After the component selection failure with my last solar prototype, I resolved to have another go.

This time, I decided to build as close an equivalent as possible on stripboard despite the presence of several SMD-only components. For this I needed a QFN20 breakout and with the buck convertor, I used one of the first boards I had made, cutting off the large empty sections. The QFN20 was not fun to solder but it works.

I'm glad I went through this step as it showed up a poor selection of GPIO pins for the connection to the MCP73871 charge controller. My very first prototype used an evaluation board and not all the connections are broken out on it. Moving the status connections to the ESP8285 did what I wanted but dragged one of the pins low and stopped it from booting in some states. This is one of those things that again I should have picked up from reading the datasheets, but didn't.

With a little shuffle of pins, the prototype is ugly but seemingly nicely functional so I've dropped it into the shed to test. Late November is a bad time for solar power in the UK, so it's a bit of a 'torture test' of charging viability. It's quite likely to fail as I've not put much in the way of smarts yet about when it sleeps or switches off the radio.

In the meantime I've bought an ESP32S2 module and breakout adapter from a Tindie seller. I may build a second prototype based around this as the S2 is like an ESP8266++ with Bluetooth support and lots more resources without seemingly much more power draw. The extra GPIO pins won't be unwelcome too, the ESP8285 has few and I've ended up re-using the UART pins. Not a big deal but it means you can't have Serial debug info with the charge controller working and you need to rely on OTA updates after an initial upload of the code.

Update

This prototype ran for roughly 66 hours before the battery got low and it started sleeping in an attempt to allow the sun to charge them. That's plenty enough for my requirement of a full weekend's service.

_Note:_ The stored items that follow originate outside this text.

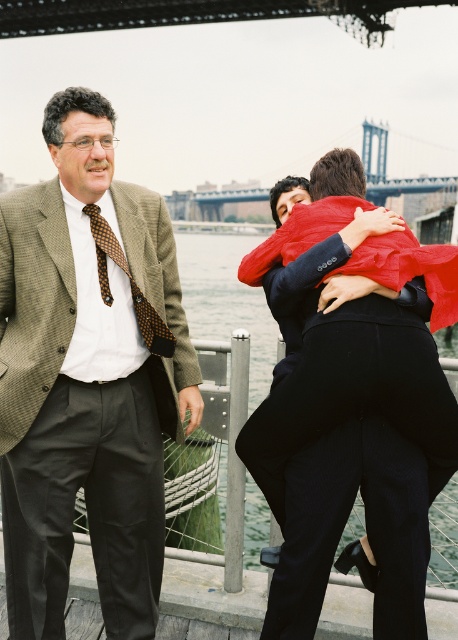 Question: Considering the relative positions of matte brown suit at left and metallic gray bridge at upper center in the image provided, where is matte brown suit at left located with respect to metallic gray bridge at upper center?

Choices:
 (A) below
 (B) above

Answer: (A)

Question: Which point is farther to the camera?

Choices:
 (A) velvet red coat at center
 (B) matte brown suit at left
 (C) metallic gray bridge at upper center
 (D) brown dotted tie at left

Answer: (C)

Question: Is velvet red coat at center behind brown dotted tie at left?

Choices:
 (A) no
 (B) yes

Answer: (A)

Question: Which of the following is the closest to the observer?

Choices:
 (A) (101, 243)
 (B) (96, 435)
 (C) (7, 29)

Answer: (B)

Question: Among these objects, which one is farthest from the camera?

Choices:
 (A) velvet red coat at center
 (B) matte brown suit at left
 (C) brown dotted tie at left
 (D) metallic gray bridge at upper center

Answer: (D)

Question: Is velvet red coat at center positioned behind metallic gray bridge at upper center?

Choices:
 (A) yes
 (B) no

Answer: (B) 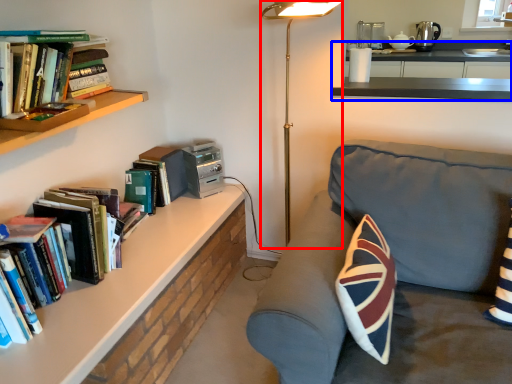 Question: Which point is further to the camera, table lamp (highlighted by a red box) or counter (highlighted by a blue box)?

Choices:
 (A) table lamp
 (B) counter

Answer: (B) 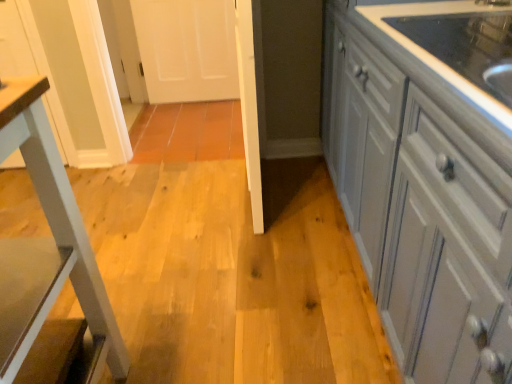 This screenshot has width=512, height=384. Describe the element at coordinates (47, 244) in the screenshot. I see `white glossy table leg at left` at that location.

Locate an element on the screen. white glossy table leg at left is located at coordinates (47, 244).

Identify the location of white glossy cabinets at right. The height and width of the screenshot is (384, 512). (426, 177).

From the picture: In order to face white glossy cabinets at right, should I rotate leftwards or rightwards?

Rotate right and turn 28.467 degrees.

The image size is (512, 384). What do you see at coordinates (426, 177) in the screenshot? I see `white glossy cabinets at right` at bounding box center [426, 177].

Where is `white glossy table leg at left`? The width and height of the screenshot is (512, 384). white glossy table leg at left is located at coordinates 47,244.

Which object is positioned more to the left, white glossy table leg at left or white glossy cabinets at right?

Positioned to the left is white glossy table leg at left.

Does white glossy table leg at left come behind white glossy cabinets at right?

That is True.

Between point (16, 137) and point (327, 41), which one is positioned behind?

The point (327, 41) is farther from the camera.

From the image's perspective, who appears lower, white glossy table leg at left or white glossy cabinets at right?

white glossy table leg at left appears lower in the image.

From a real-world perspective, between white glossy table leg at left and white glossy cabinets at right, who is vertically higher?

white glossy table leg at left.

Is white glossy table leg at left wider than white glossy cabinets at right?

In fact, white glossy table leg at left might be narrower than white glossy cabinets at right.

Is white glossy table leg at left taller than white glossy cabinets at right?

In fact, white glossy table leg at left may be shorter than white glossy cabinets at right.

Is white glossy table leg at left bigger than white glossy cabinets at right?

Incorrect, white glossy table leg at left is not larger than white glossy cabinets at right.

Would you say white glossy table leg at left is outside white glossy cabinets at right?

white glossy table leg at left is positioned outside white glossy cabinets at right.

Are white glossy table leg at left and white glossy cabinets at right beside each other?

No, white glossy table leg at left is not making contact with white glossy cabinets at right.

Could you tell me if white glossy table leg at left is turned towards white glossy cabinets at right?

No, white glossy table leg at left is not facing towards white glossy cabinets at right.

Can you tell me how much white glossy table leg at left and white glossy cabinets at right differ in facing direction?

90.7 degrees.

Image resolution: width=512 pixels, height=384 pixels. Identify the location of furniture on the left of white glossy cabinets at right. (47, 244).

Is white glossy cabinets at right to the left or to the right of white glossy table leg at left in the image?

Based on their positions, white glossy cabinets at right is located to the right of white glossy table leg at left.

Is white glossy cabinets at right in front of or behind white glossy table leg at left in the image?

In the image, white glossy cabinets at right appears in front of white glossy table leg at left.

Does point (402, 53) appear closer or farther from the camera than point (61, 275)?

Point (402, 53) is positioned closer to the camera compared to point (61, 275).

From the image's perspective, is white glossy cabinets at right positioned above or below white glossy table leg at left?

Clearly, from the image's perspective, white glossy cabinets at right is above white glossy table leg at left.

From a real-world perspective, is white glossy cabinets at right physically located above or below white glossy table leg at left?

Clearly, from a real-world perspective, white glossy cabinets at right is below white glossy table leg at left.

Is white glossy cabinets at right thinner than white glossy table leg at left?

Incorrect, the width of white glossy cabinets at right is not less than that of white glossy table leg at left.

Is white glossy cabinets at right taller or shorter than white glossy table leg at left?

In the image, white glossy cabinets at right appears to be taller than white glossy table leg at left.

Can you confirm if white glossy cabinets at right is smaller than white glossy table leg at left?

No, white glossy cabinets at right is not smaller than white glossy table leg at left.

Is white glossy cabinets at right not within white glossy table leg at left?

Indeed, white glossy cabinets at right is completely outside white glossy table leg at left.

Are white glossy cabinets at right and white glossy table leg at left making contact?

white glossy cabinets at right and white glossy table leg at left are clearly separated.

Is white glossy cabinets at right oriented away from white glossy table leg at left?

No, white glossy cabinets at right is not facing away from white glossy table leg at left.

Locate an element on the screen. furniture behind the white glossy cabinets at right is located at coordinates (47, 244).

This screenshot has height=384, width=512. I want to click on cabinetry in front of the white glossy table leg at left, so click(426, 177).

You are a GUI agent. You are given a task and a screenshot of the screen. Output one action in this format:
    pyautogui.click(x=<x>, y=<y>)
    Task: Click on the furniture below the white glossy cabinets at right (from the image's perspective)
    The height and width of the screenshot is (384, 512).
    Given the screenshot: What is the action you would take?
    (47, 244) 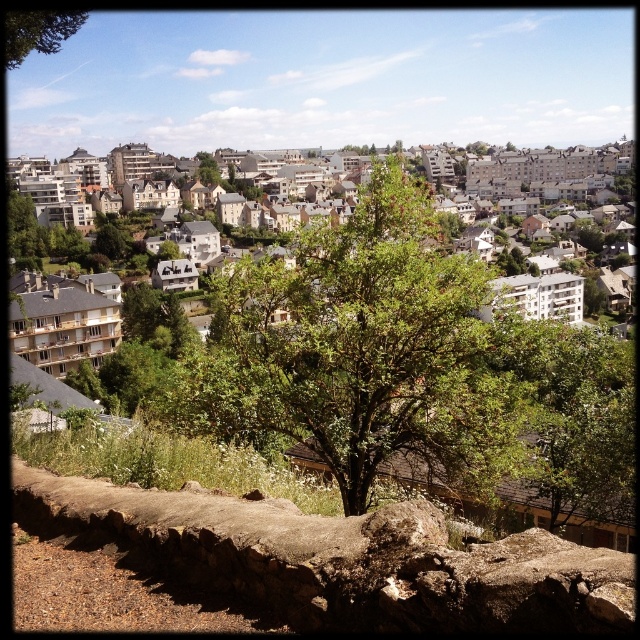 You are standing in front of the stone wall and want to walk towards the green leafy tree at center. Which direction should you turn to avoid the green leafy tree at upper left?

To reach the green leafy tree at center while avoiding the green leafy tree at upper left, you should turn to your right since the green leafy tree at center is positioned to the right of the green leafy tree at upper left. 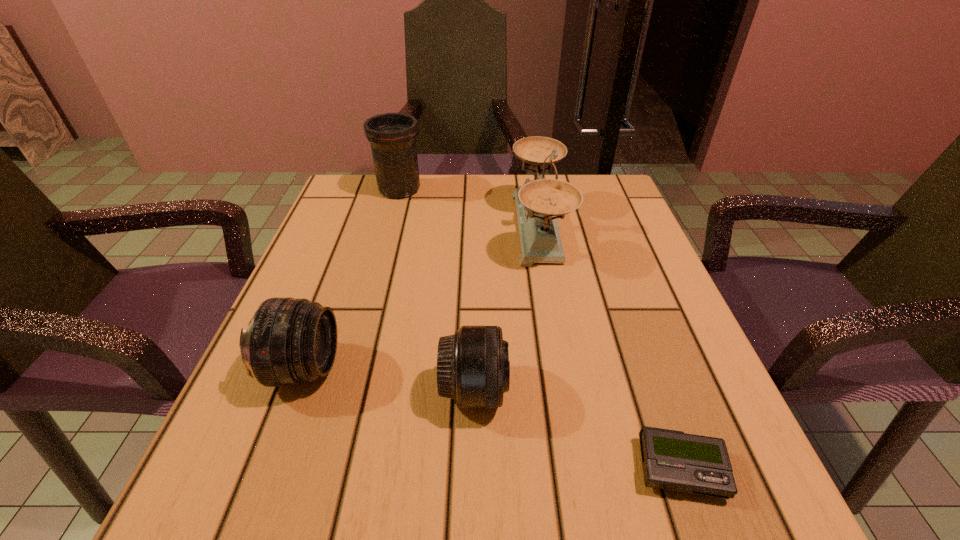 What are the coordinates of `telephoto lens that is the third closest to the rightmost object` in the screenshot? It's located at (392, 136).

Find the location of `vacant space that satisfies the following two spatial constraints: 1. on the front side of the tallest telephoto lens; 2. on the right side of the nearest object`. vacant space that satisfies the following two spatial constraints: 1. on the front side of the tallest telephoto lens; 2. on the right side of the nearest object is located at coordinates (324, 469).

This screenshot has height=540, width=960. I want to click on free space that satisfies the following two spatial constraints: 1. on the front-facing side of the nearest object; 2. on the right side of the fourth object from left to right, so click(581, 469). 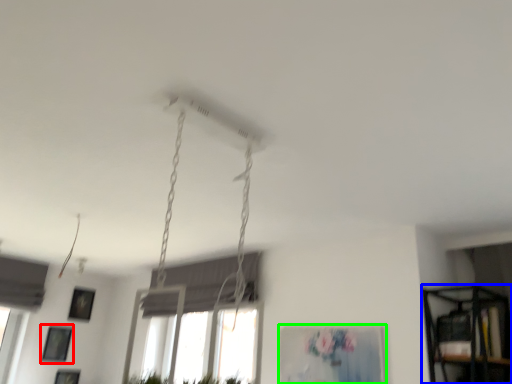 Question: Based on their relative distances, which object is farther from picture frame (highlighted by a red box)? Choose from shelf (highlighted by a blue box) and picture frame (highlighted by a green box).

Choices:
 (A) shelf
 (B) picture frame

Answer: (A)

However, from the logs it looks like it only spent 4 hours actively charging the battery, which is shockingly low even given its shady position in the low winter sun. As the MCP73871 only has three binary status indicators I don't feel I have enough data to be clear what contribution the solar panel was making to the runtime so I am going to modify this prototype and add an INA219 current monitor inline with the battery.